What the task asks:
Taking the first line of the listing as the start and the line containing "Еще по теме" as the end, reproduce everything in between exactly, both ends included.

Supplied data:
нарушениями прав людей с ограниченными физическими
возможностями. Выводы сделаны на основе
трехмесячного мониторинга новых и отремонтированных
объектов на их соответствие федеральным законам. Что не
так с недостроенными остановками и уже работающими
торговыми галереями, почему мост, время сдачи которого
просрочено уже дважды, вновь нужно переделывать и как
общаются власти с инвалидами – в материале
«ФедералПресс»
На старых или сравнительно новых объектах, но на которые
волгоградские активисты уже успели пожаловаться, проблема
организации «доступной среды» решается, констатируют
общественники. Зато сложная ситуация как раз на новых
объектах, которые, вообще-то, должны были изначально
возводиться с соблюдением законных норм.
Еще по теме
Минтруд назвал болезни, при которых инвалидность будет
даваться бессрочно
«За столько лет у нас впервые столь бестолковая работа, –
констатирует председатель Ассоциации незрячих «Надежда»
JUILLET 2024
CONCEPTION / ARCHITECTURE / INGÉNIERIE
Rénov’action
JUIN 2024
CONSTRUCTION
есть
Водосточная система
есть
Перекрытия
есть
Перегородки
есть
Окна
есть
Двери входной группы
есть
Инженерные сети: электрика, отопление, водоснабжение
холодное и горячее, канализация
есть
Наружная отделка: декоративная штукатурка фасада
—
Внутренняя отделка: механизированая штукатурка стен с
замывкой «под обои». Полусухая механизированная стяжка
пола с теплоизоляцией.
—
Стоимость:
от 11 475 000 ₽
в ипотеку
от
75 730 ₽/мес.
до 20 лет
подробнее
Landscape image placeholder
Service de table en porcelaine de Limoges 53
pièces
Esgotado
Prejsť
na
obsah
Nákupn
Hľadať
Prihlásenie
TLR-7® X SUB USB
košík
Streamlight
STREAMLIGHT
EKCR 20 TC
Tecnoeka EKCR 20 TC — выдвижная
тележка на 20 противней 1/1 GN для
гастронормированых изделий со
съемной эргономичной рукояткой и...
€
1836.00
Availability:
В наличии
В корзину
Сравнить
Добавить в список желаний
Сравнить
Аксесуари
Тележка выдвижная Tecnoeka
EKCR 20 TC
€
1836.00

Expected answer:
нарушениями прав людей с ограниченными физическими
возможностями. Выводы сделаны на основе
трехмесячного мониторинга новых и отремонтированных
объектов на их соответствие федеральным законам. Что не
так с недостроенными остановками и уже работающими
торговыми галереями, почему мост, время сдачи которого
просрочено уже дважды, вновь нужно переделывать и как
общаются власти с инвалидами – в материале
«ФедералПресс»
На старых или сравнительно новых объектах, но на которые
волгоградские активисты уже успели пожаловаться, проблема
организации «доступной среды» решается, констатируют
общественники. Зато сложная ситуация как раз на новых
объектах, которые, вообще-то, должны были изначально
возводиться с соблюдением законных норм.
Еще по теме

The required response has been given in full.